◆ Task goal
Restate, word for word and with no pictures, the stretch of lines in the data below that begins at the line with "χωρίς άμεση απειλή κινδύνου." and ends at the line with "済」アピールに躍起だが", inclusive.

◆ Material for this task
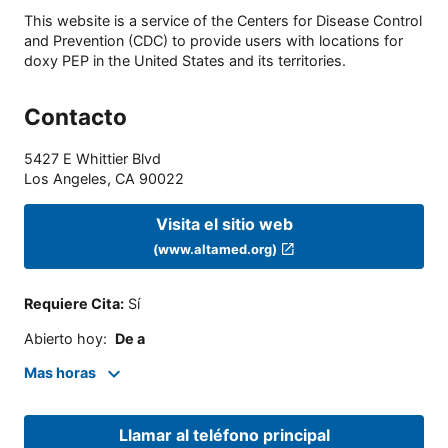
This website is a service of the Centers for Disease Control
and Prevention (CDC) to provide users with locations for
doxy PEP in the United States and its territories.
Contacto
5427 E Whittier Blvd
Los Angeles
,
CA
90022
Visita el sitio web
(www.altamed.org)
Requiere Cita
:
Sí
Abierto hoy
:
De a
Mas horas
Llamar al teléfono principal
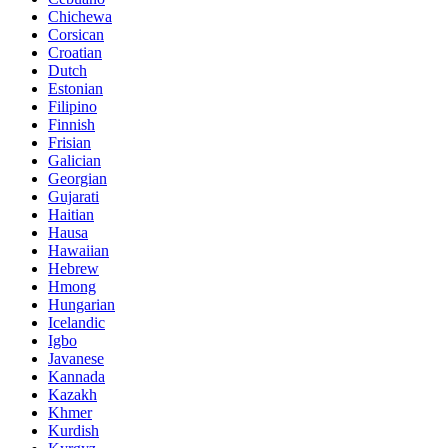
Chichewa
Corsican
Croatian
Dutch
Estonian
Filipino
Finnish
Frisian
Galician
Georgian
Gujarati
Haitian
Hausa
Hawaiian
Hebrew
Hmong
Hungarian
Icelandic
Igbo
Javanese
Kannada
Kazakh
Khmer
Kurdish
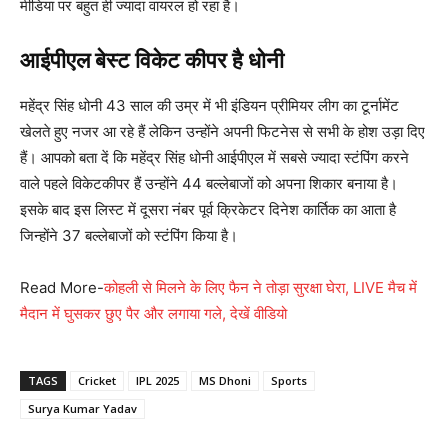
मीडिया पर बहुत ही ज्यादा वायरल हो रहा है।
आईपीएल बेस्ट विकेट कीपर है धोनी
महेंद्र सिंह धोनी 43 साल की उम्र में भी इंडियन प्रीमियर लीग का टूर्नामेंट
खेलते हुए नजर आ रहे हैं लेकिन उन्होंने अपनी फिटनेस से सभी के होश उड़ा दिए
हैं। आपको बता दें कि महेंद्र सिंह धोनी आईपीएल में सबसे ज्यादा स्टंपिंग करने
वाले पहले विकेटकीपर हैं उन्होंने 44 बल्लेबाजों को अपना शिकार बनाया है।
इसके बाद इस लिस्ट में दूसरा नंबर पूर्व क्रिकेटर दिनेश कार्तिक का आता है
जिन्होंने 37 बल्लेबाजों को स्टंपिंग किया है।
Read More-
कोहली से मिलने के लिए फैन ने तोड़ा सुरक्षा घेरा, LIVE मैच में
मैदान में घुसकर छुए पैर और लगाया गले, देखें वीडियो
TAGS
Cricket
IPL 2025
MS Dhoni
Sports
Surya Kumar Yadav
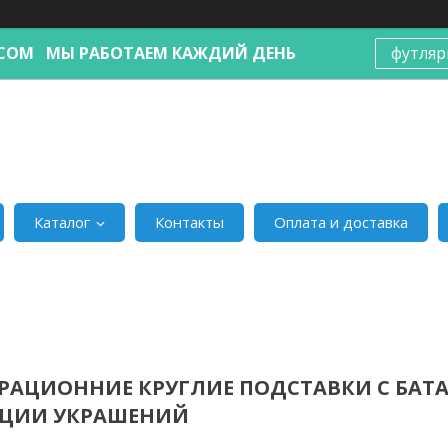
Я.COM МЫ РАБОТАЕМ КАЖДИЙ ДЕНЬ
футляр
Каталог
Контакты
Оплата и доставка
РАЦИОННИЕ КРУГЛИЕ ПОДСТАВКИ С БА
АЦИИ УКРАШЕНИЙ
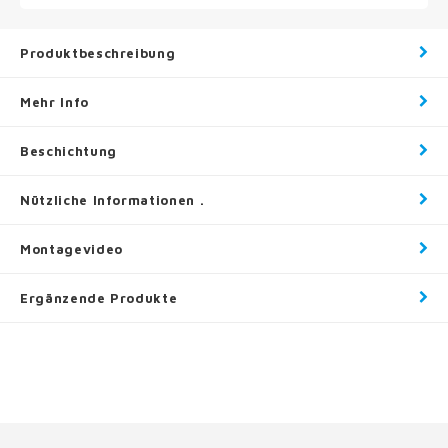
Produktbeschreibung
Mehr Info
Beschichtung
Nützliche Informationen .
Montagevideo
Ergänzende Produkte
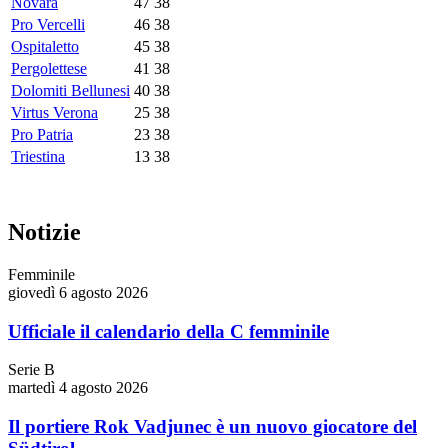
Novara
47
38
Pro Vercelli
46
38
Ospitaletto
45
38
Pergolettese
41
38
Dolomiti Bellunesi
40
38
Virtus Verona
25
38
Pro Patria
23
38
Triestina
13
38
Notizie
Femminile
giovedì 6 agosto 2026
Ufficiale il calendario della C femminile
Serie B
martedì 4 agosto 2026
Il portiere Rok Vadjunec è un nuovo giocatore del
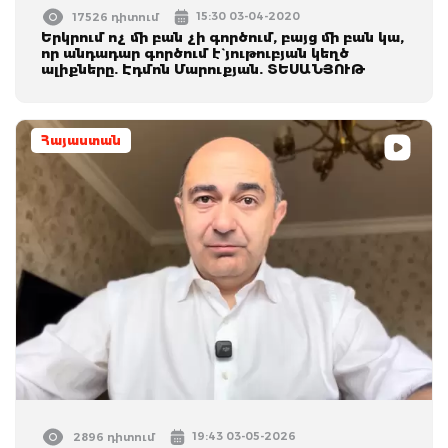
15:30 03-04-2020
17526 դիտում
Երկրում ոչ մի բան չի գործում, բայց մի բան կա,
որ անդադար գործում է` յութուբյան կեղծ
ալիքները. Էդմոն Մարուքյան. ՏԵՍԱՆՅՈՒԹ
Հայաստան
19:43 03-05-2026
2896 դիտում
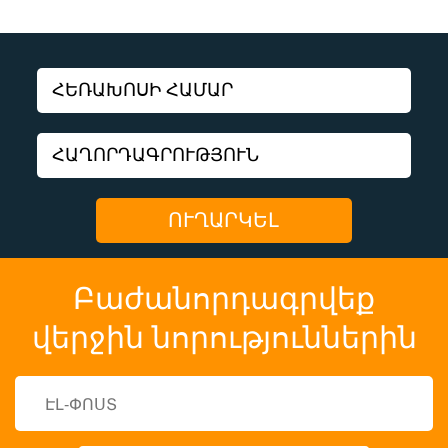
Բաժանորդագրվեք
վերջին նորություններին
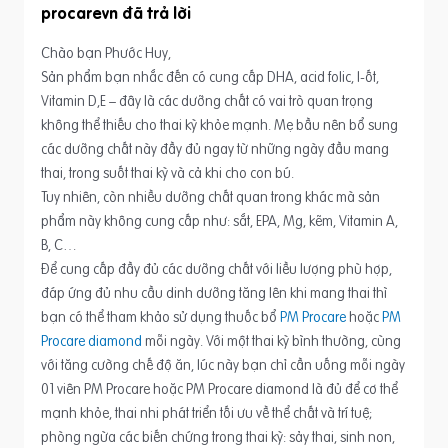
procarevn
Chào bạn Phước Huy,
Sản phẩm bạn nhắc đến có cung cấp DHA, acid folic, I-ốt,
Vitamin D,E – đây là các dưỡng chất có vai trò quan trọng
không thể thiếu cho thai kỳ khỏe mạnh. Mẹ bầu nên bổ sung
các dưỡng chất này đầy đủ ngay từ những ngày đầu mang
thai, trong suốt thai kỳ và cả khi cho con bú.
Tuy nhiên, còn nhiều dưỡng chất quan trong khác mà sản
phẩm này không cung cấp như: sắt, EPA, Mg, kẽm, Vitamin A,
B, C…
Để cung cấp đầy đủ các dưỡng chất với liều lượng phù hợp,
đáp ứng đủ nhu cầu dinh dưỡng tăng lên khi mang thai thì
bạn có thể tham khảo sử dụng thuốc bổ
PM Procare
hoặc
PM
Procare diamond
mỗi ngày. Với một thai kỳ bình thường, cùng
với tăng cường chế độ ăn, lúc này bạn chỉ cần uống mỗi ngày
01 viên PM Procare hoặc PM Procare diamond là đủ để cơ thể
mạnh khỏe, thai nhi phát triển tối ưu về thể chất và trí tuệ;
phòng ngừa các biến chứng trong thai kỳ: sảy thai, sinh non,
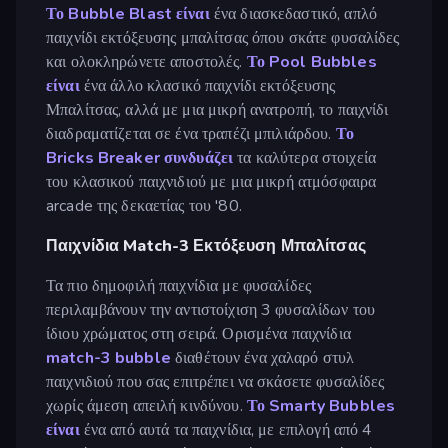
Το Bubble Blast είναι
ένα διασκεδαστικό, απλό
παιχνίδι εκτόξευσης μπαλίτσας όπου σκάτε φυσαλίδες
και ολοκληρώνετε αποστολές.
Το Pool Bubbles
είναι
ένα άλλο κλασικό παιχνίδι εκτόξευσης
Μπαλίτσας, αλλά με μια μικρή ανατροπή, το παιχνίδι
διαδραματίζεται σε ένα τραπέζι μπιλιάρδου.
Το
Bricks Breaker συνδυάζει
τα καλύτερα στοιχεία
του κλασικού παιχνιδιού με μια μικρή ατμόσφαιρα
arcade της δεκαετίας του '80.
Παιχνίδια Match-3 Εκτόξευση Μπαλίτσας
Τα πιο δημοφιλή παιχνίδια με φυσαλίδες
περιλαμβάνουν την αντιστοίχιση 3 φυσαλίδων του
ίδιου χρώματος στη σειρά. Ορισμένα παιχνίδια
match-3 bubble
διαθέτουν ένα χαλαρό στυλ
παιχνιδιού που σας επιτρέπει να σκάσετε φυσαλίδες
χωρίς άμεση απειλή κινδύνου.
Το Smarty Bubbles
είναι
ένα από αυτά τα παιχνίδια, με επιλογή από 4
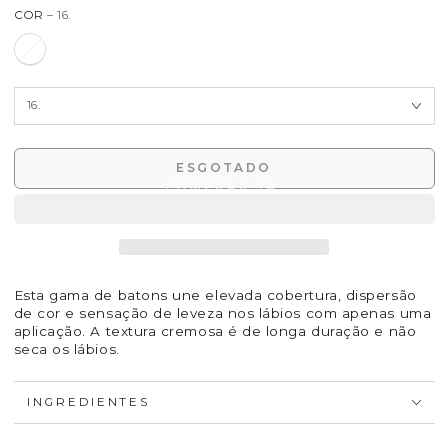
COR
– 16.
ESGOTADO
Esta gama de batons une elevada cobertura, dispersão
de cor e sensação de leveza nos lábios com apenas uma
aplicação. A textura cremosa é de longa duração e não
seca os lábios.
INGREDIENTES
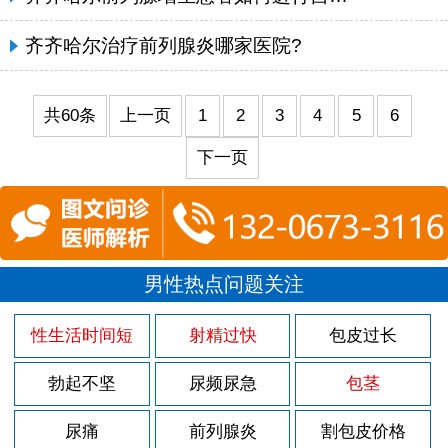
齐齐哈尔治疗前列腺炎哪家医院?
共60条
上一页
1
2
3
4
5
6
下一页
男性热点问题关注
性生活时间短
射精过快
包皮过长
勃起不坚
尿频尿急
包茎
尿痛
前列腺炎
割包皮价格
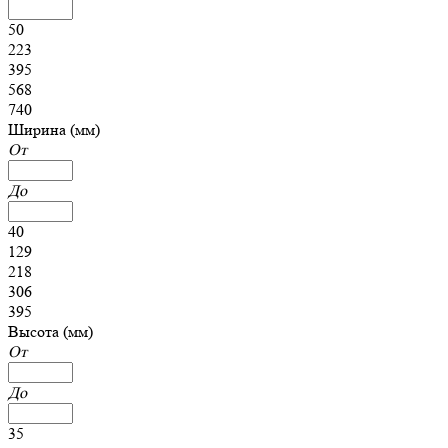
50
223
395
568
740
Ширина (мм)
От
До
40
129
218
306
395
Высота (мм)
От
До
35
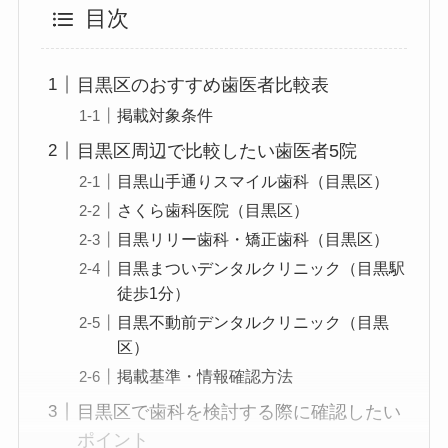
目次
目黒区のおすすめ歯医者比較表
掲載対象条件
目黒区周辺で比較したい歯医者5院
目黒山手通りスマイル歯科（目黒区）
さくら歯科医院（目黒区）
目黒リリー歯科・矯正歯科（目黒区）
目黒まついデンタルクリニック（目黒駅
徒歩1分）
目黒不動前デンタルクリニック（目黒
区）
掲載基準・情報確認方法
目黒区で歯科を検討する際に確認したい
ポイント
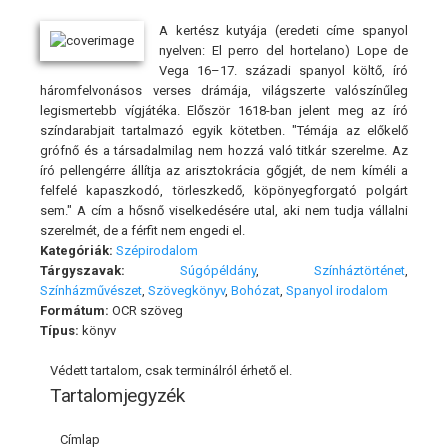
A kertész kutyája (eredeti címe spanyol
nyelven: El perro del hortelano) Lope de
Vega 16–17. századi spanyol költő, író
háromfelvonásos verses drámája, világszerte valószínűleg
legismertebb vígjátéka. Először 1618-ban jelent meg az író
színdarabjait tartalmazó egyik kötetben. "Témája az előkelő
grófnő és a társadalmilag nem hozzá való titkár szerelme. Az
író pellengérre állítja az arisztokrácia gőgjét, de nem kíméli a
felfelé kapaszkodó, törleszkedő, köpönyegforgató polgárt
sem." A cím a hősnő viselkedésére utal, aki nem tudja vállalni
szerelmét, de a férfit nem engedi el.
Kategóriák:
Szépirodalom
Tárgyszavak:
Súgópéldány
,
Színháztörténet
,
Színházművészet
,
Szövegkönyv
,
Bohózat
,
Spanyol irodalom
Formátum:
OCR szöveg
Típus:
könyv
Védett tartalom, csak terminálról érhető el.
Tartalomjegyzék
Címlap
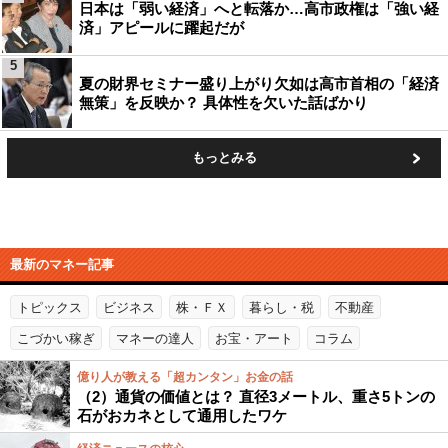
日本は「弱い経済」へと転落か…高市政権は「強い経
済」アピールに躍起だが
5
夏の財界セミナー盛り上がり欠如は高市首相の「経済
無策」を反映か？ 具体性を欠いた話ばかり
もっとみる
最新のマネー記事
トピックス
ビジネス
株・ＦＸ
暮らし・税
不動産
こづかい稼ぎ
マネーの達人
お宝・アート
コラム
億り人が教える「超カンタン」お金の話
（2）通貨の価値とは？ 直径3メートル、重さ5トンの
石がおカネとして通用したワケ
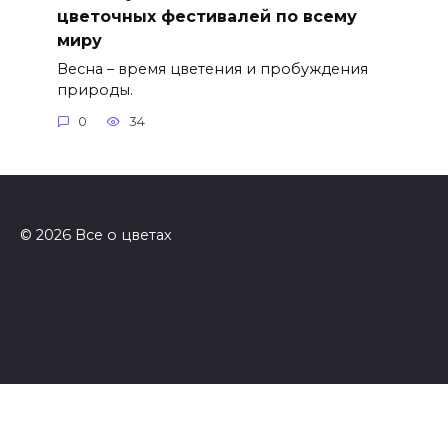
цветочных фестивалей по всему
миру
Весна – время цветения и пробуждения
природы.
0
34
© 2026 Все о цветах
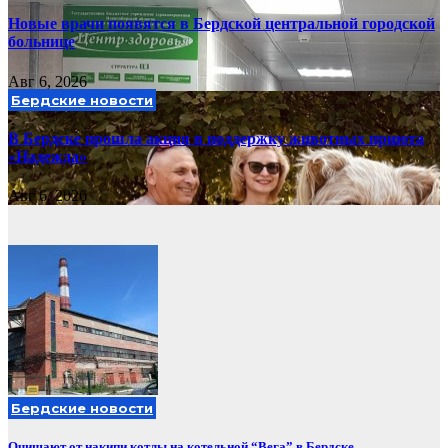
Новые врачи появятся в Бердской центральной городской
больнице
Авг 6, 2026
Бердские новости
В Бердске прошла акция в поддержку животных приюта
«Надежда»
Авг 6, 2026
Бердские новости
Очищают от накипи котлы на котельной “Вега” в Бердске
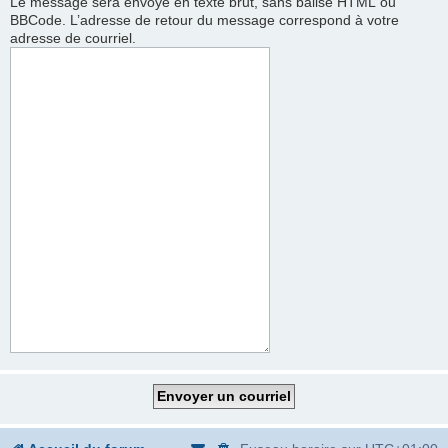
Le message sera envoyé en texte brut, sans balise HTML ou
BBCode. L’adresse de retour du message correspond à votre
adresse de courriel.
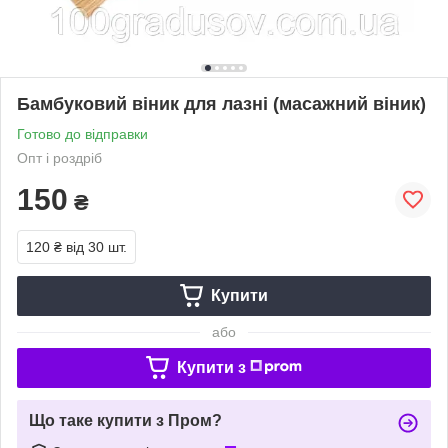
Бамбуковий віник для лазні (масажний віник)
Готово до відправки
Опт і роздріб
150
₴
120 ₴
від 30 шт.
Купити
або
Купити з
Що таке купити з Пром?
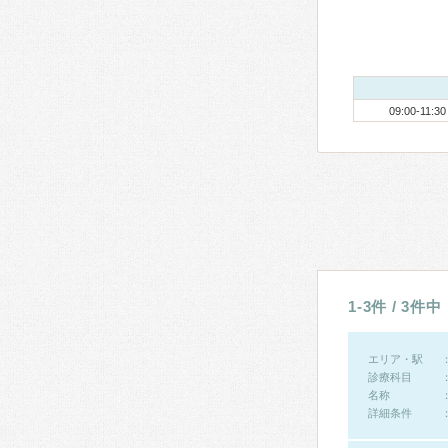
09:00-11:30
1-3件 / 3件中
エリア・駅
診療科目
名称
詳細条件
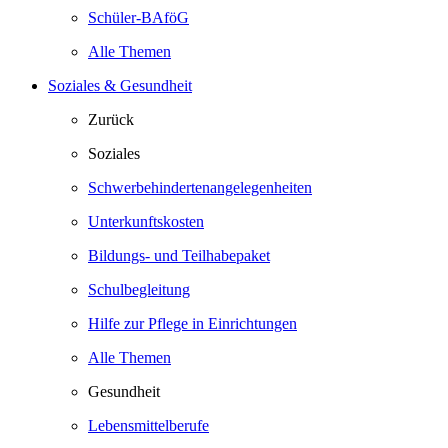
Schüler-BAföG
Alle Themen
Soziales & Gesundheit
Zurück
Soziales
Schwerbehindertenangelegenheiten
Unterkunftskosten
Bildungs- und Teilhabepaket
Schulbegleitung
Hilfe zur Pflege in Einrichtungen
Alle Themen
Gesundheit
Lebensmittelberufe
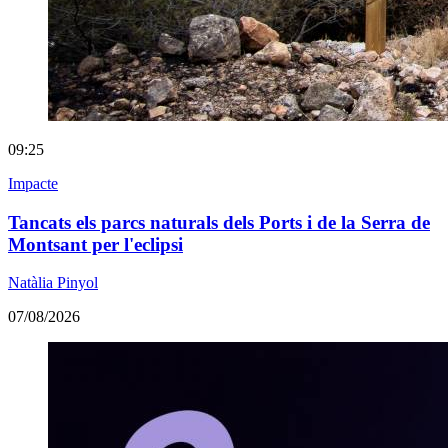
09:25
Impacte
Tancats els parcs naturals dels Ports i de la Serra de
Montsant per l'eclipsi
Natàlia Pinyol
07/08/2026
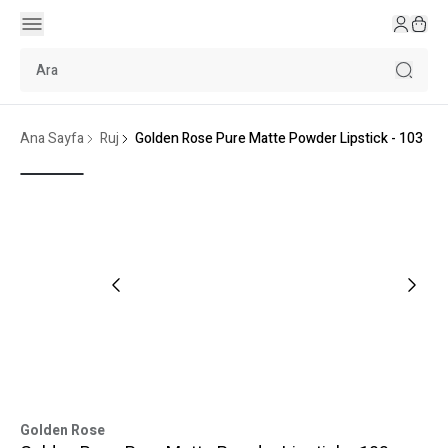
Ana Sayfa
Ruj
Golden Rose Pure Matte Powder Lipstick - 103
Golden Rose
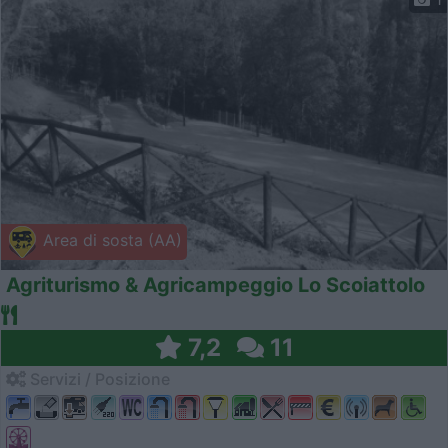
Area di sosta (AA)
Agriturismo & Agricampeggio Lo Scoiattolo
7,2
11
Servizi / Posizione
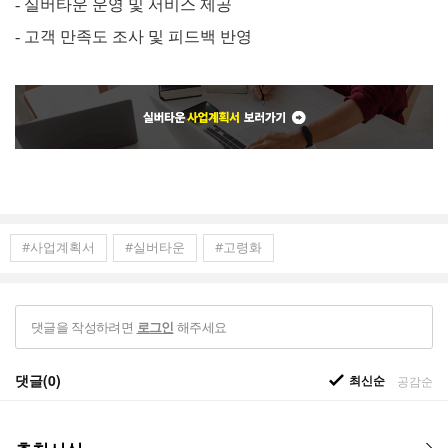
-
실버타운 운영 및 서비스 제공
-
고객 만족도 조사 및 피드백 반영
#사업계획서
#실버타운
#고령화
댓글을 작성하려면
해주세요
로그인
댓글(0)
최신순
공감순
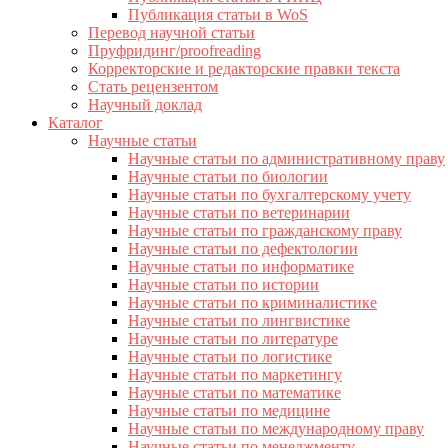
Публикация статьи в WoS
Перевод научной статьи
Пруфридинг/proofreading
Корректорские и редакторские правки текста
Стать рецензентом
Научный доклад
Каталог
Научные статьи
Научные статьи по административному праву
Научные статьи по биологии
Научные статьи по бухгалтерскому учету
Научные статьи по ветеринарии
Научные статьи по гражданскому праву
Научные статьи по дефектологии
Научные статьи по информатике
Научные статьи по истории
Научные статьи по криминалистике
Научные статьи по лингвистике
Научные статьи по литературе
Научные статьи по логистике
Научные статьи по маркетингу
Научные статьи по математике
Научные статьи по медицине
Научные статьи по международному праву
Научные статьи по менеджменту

◆ Response for this exercise
χωρίς άμεση απειλή κινδύνου.
Το Smarty Bubbles
είναι
ένα από αυτά τα παιχνίδια, με επιλογή από 4
COR
– 16.
ESGOTADO
Esta gama de batons une elevada cobertura, dispersão
de cor e sensação de leveza nos lábios com apenas uma
aplicação. A textura cremosa é de longa duração e não
seca os lábios.
INGREDIENTES
齐齐哈尔治疗前列腺炎哪家医院?
共60条
上一页
1
2
3
4
5
6
下一页
男性热点问题关注
性生活时间短
射精过快
包皮过长
勃起不坚
尿频尿急
包茎
尿痛
前列腺炎
割包皮价格
50
223
395
568
740
Ширина (мм)
От
До
40
129
218
306
395
Высота (мм)
От
До
35
目次
目黒区のおすすめ歯医者比較表
掲載対象条件
目黒区周辺で比較したい歯医者5院
目黒山手通りスマイル歯科（目黒区）
さくら歯科医院（目黒区）
目黒リリー歯科・矯正歯科（目黒区）
目黒まついデンタルクリニック（目黒駅
徒歩1分）
目黒不動前デンタルクリニック（目黒
区）
掲載基準・情報確認方法
目黒区で歯科を検討する際に確認したい
ポイント
A kertész kutyája (eredeti címe spanyol
nyelven: El perro del hortelano) Lope de
Vega 16–17. századi spanyol költő, író
háromfelvonásos verses drámája, világszerte valószínűleg
legismertebb vígjátéka. Először 1618-ban jelent meg az író
színdarabjait tartalmazó egyik kötetben. "Témája az előkelő
grófnő és a társadalmilag nem hozzá való titkár szerelme. Az
író pellengérre állítja az arisztokrácia gőgjét, de nem kíméli a
felfelé kapaszkodó, törleszkedő, köpönyegforgató polgárt
sem." A cím a hősnő viselkedésére utal, aki nem tudja vállalni
szerelmét, de a férfit nem engedi el.
Kategóriák:
Szépirodalom
Tárgyszavak:
Súgópéldány
,
Színháztörténet
,
Színházművészet
,
Szövegkönyv
,
Bohózat
,
Spanyol irodalom
Formátum:
OCR szöveg
Típus:
könyv
Védett tartalom, csak terminálról érhető el.
Tartalomjegyzék
Címlap
日本は「弱い経済」へと転落か…高市政権は「強い経
済」アピールに躍起だが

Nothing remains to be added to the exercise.